Other considerations that the research team want readers to be aware about include the impact of ACC-enabled cars have on other vehicles around them. As these ACC vehicles are typically operating around non-ACC vehicles, simulations show that lots of ACC-enabled cars operating in proximity can worsen traffic due to their lags in speed detection.

This could mean that while one ACC-enabled car saves 5-7% of its fuel consumption, its impact on the rest of the traffic system could offset these improvements – as all the nearby ACC cars are going to be estimating the correct speed themselves, which will slow down the flow.

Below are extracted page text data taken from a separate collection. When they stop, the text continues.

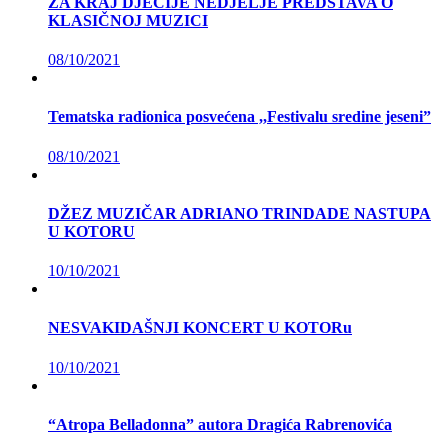
ZA KRAJ DJEČIJE NEDJELJE PREDSTAVA O
KLASIČNOJ MUZICI
08/10/2021
Tematska radionica posvećena ,,Festivalu sredine jeseni”
08/10/2021
DŽEZ MUZIČAR ADRIANO TRINDADE NASTUPA
U KOTORU
10/10/2021
NESVAKIDAŠNJI KONCERT U KOTORu
10/10/2021
“Atropa Belladonna” autora Dragića Rabrenovića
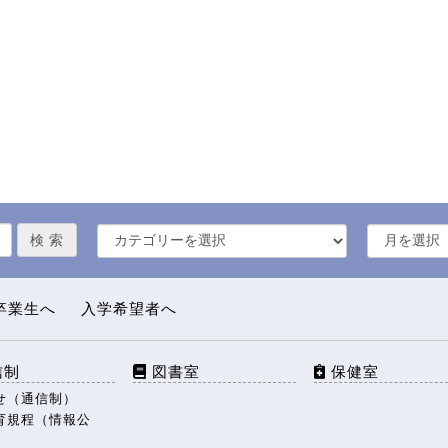
卒業生へ
入学希望者へ
信制
図書室
保健室
せ（通信制）
育規程（情報公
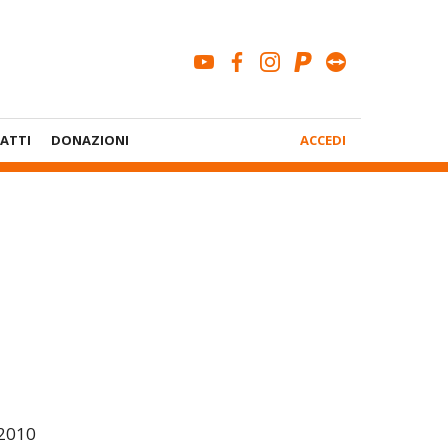
youtube
facebook
instagram
paypal
teamviewe
Menù
ATTI
DONAZIONI
ACCEDI
Account
2010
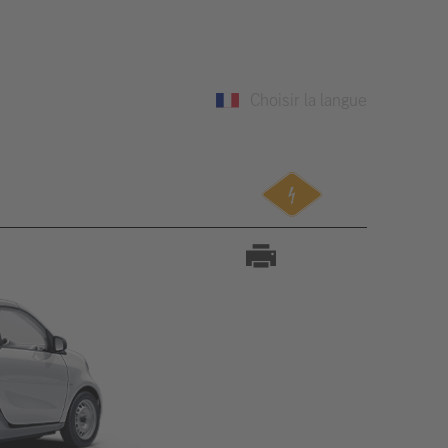
Choisir la langue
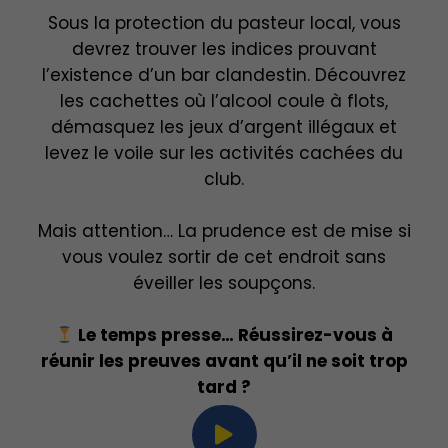
Sous la protection du pasteur local, vous
devrez trouver les indices prouvant
l’existence d’un bar clandestin. Découvrez
les cachettes où l’alcool coule à flots,
démasquez les jeux d’argent illégaux et
levez le voile sur les activités cachées du
club.
Mais attention… La prudence est de mise si
vous voulez sortir de cet endroit sans
éveiller les soupçons.
Le temps presse… Réussirez-vous à
réunir les preuves avant qu’il ne soit trop
tard ?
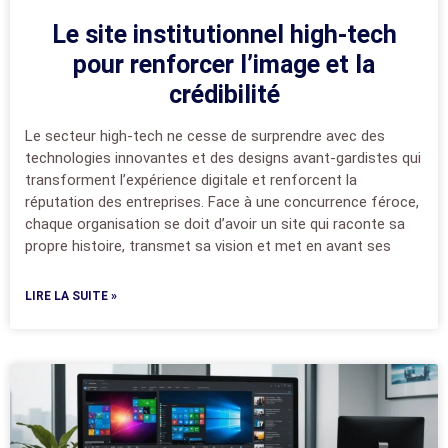
Le site institutionnel high-tech
pour renforcer l’image et la
crédibilité
Le secteur high-tech ne cesse de surprendre avec des
technologies innovantes et des designs avant-gardistes qui
transforment l’expérience digitale et renforcent la
réputation des entreprises. Face à une concurrence féroce,
chaque organisation se doit d’avoir un site qui raconte sa
propre histoire, transmet sa vision et met en avant ses
LIRE LA SUITE »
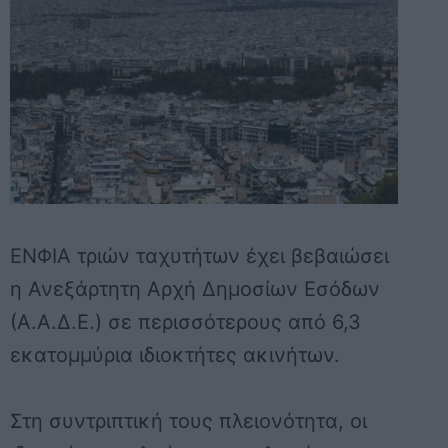
ΕΝΦΙΑ τριών ταχυτήτων έχει βεβαιώσει
η Ανεξάρτητη Αρχή Δημοσίων Εσόδων
(Α.Α.Δ.Ε.) σε περισσότερους από 6,3
εκατομμύρια ιδιοκτήτες ακινήτων.
Στη συντριπτική τους πλειονότητα, οι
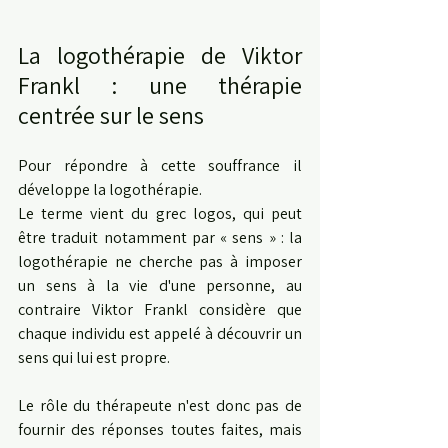
La logothérapie de Viktor 
Frankl : une thérapie 
centrée sur le sens
Pour répondre à cette souffrance il 
développe la logothérapie.
Le terme vient du grec logos, qui peut 
être traduit notamment par « sens » : la 
logothérapie ne cherche pas à imposer 
un sens à la vie d'une personne, au 
contraire Viktor Frankl considère que 
chaque individu est appelé à découvrir un 
sens qui lui est propre.
Le rôle du thérapeute n'est donc pas de 
fournir des réponses toutes faites, mais 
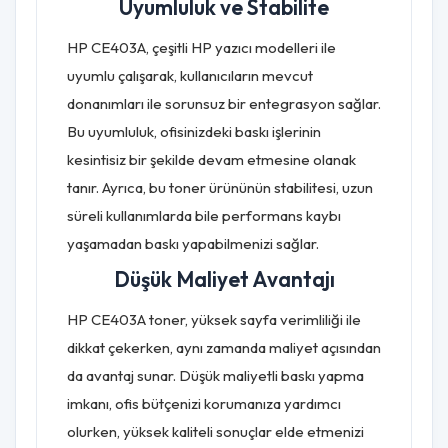
Uyumluluk ve Stabilite
HP CE403A, çeşitli HP yazıcı modelleri ile
uyumlu çalışarak, kullanıcıların mevcut
donanımları ile sorunsuz bir entegrasyon sağlar.
Bu uyumluluk, ofisinizdeki baskı işlerinin
kesintisiz bir şekilde devam etmesine olanak
tanır. Ayrıca, bu toner ürününün stabilitesi, uzun
süreli kullanımlarda bile performans kaybı
yaşamadan baskı yapabilmenizi sağlar.
Düşük Maliyet Avantajı
HP CE403A toner, yüksek sayfa verimliliği ile
dikkat çekerken, aynı zamanda maliyet açısından
da avantaj sunar. Düşük maliyetli baskı yapma
imkanı, ofis bütçenizi korumanıza yardımcı
olurken, yüksek kaliteli sonuçlar elde etmenizi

That’s a study that is going to require a much greater effort on the part of NREL and Volvo, but the problem itself can be solved by using Cooperative-ACC (CACC), which relies on V2X communications to get the ACC cars in sync. In a Safe Road Trains for the Environment (SARTRE) project, which this study points to, CACC could enable a 20% reduction in fuel usage, but this is for vehicles traveling in convoys, rather than general usage driving.

The other consideration that the researchers warn about is the possibility that greater ACC adoption translates into greater use of the vehicles for long trips, where ACC ends up being responsible for people traveling further on the roads than they did before, thanks to its comfort.

The pair are hopeful that more studies can be performed, thanks in part to the greater penetration of vehicle telematics and sensor data collection. The data that semi-automated vehicles collect can be used by researchers to study other traffic conditions or behaviors. This should let them model ‘what if’ scenarios, as well as study how the fuel economy is changed by new policies and penetration rates.

The data should also enable the automakers to start bragging about their technologies in their marketing materials, as well as cozying up to environmental regulators – however, their feet need to be held to the fire if they are cherry-picking data points.

Gothenburg’s Drive Me network spans a 40km route, consisting of highways with no pedestrian or bicycle access. The speed limit is 80kph (50mph), and the route has 130 fixed traffic detector locations, which can track traffic speed and road conditions. TomTom and the Swedish Transport Administration (Trafikverket) were used to provide geographic information about the route, including the gradients of the roads.

The paper defines the mathematical framework that was developed to determine the impact of ACC, which is a little too in-depth for this article. It concludes that it now has a fuel impact analysis framework that can be applied to ACC evaluations. It noted that it found it had insufficient data in some driving conditions, and again stressed that this framework is not going to work in areas where there is high penetration of ACC-enabled cars on the road.

To this end, NREL talks about future work that would include improvements to the traffic flow estimation model used by the framework, and the incorporation of hybrid and electric drivetrains into the data set – to determine the impact of ACC on those vehicles’ energy usage.